Why should I take MICROgenics® Chewable C 500mg?

  • Immune health
  • Colds and upper respiratory tract infections
  • Connective tissue health

Product Benefits:

MICROgenics® Chewable C 500mg helps maintain immune function and can help reduce the severity and duration of colds. It provides symptomatic relief of upper respiratory tract infections, rhinitis and allergies. Vitamin C has antioxidant properties that minimise the risk of free radical damage and it maintains healthy connective tissue, assisting wound healing and tissue repair. Vitamin C supplementation may be important for people who do not have an adequate intake of fresh fruit and vegetables and those who eat mainly cooked or processed food.


Product Features:

  • delicious-tasting chewable form of vitamin C with a natural orange flavour.
  • easy-to-take at any time and suitable for the whole family.
  • Vitamin C has potent antioxidant activity, boosts immunity, and keeps connective tissue strong and healthy.
  • Vitamin C is especially important during the cold and ‘flu season as it may help reduce the duration and severity of colds and upper respiratory tract infections.
  • Vitamin C helps to maintain healthy skin, gums, blood vessel walls, ligaments, tendons, bones, spinal discs and joint cartilage, and assists tissue repair after injury.

Dosage:

Chew one tablet daily or as directed by your healthcare professional. To help relieve allergy, rhinitis or cold symptoms, chew 2-4 tablets daily.


No added:

Yeast, lactose, sugar, artificial flavours or preservatives, dairy products or animal-based products.


Ingredients (per tablet):

Ascorbic acid (vitamin C) 265mg
Sodium ascorbate 267mg
equiv. ascorbic acid (vitamin C) 235mg
Total ascorbic acid (vitamin C) 500mg

Size:

100 Tablets

Vitamin C functions

As an electron donor, vitamin C acts as a cofactor for enzymes involved in collagen, carnitine and noradrenaline formation, and the metabolism of tyrosine and peptide hormones.1 Vitamin C is also a powerful water-soluble antioxidant that protects low-density lipoproteins from oxidation, reduces harmful oxidants in the stomach, and promotes iron absorption.


Vitamin C deficiency

Humans are one of the few mammal species that cannot synthesise vitamin C and there is no significant body storage. Vitamin C deficiency appears after about one month on a vitamin C-free diet. The earliest effects of a vitamin C deficiency are weakness, depression and lethargy.
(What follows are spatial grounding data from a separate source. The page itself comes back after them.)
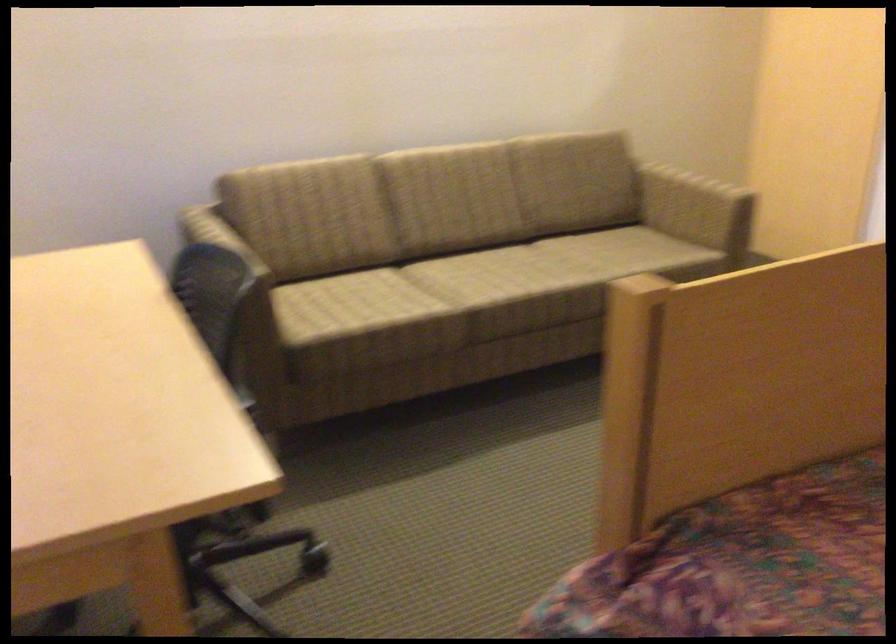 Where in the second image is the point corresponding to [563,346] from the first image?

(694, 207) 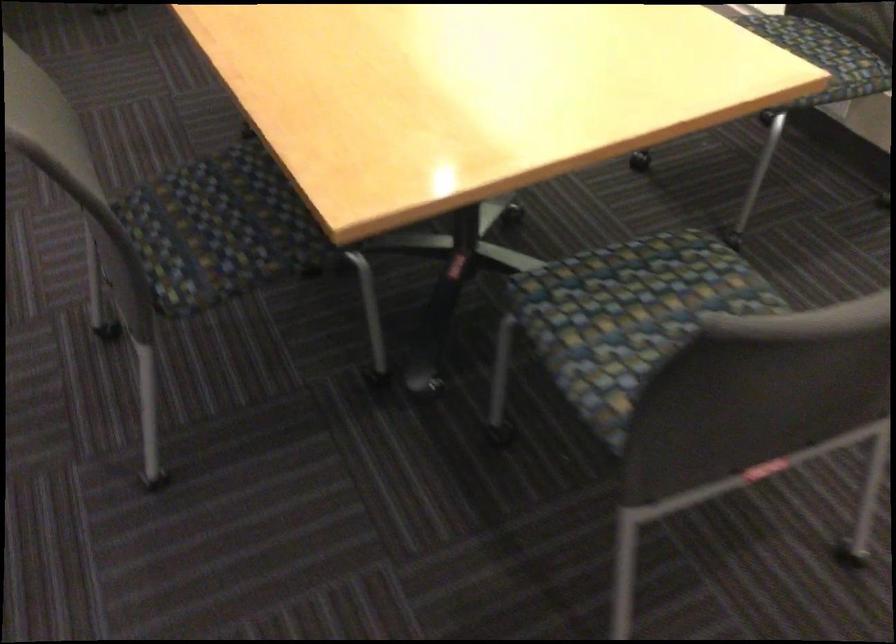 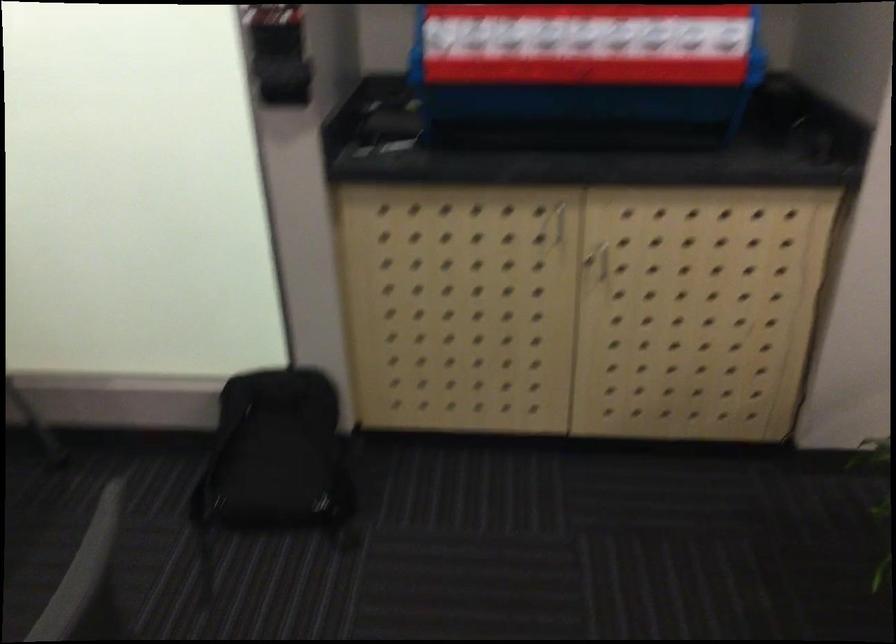 Question: The first image is from the beginning of the video and the second image is from the end. How did the camera likely rotate when shooting the video?

Choices:
 (A) Left
 (B) Right
 (C) Up
 (D) Down

Answer: (B) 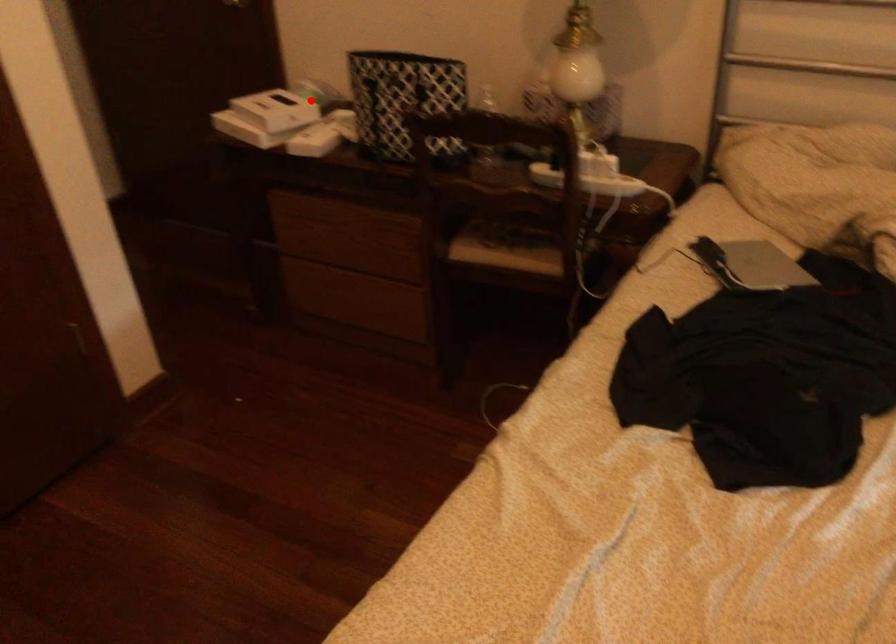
Collagen formation becomes defective, leading to weakened blood vessels walls and capillary fragility, which may appear as spots of bleeding under the skin, swollen or bleeding gums, nose bleeds, painful joints, and easy bruising. Lowered immunity and anaemia are commonly associated with vitamin C deficiency.


Vitamin C boosts immunity

Vitamin C supplementation can boost immune cell activity, lymphocyte proliferation, chemotaxis, and delayed-type hypersensitivity, and protects white blood cells and tissues from reactive oxygen species generated by immune and inflammatory responses.2

A meta-analysis of 29 controlled trials that used a minimum of 200 mg of vitamin C daily for colds found that it did not affect the incidence but did cause a small reduction in the duration and severity of colds.3 However, in a subgroup of six studies in which subjects were under intense physical stress from exercise training in cold weather, subjects taking vitamin C had a 50% reduction in incidence of colds.4

Some of the vitamin C studies that showed little or no effect used only 200 mg a day, a dose that vitamin C advocates consider to be too low to be effective.5 They claim that vitamin C is used up rapidly in infections and large, divided doses of vitamin C maintained over several days are more effective. In the meta-analysis of 29 trials reported above, one trial using a one-off dose of 8 g of vitamin C at the onset of symptoms was more effective for symptom relief than trials using lower doses. In a two-year controlled trial, subjects who developed colds or flu were given 1 g of vitamin C every hour for the first six hours and then 1 g three times a day until symptoms improved.6 Vitamin C used in this way decreased cold and flu symptoms by 85% compared to the control group.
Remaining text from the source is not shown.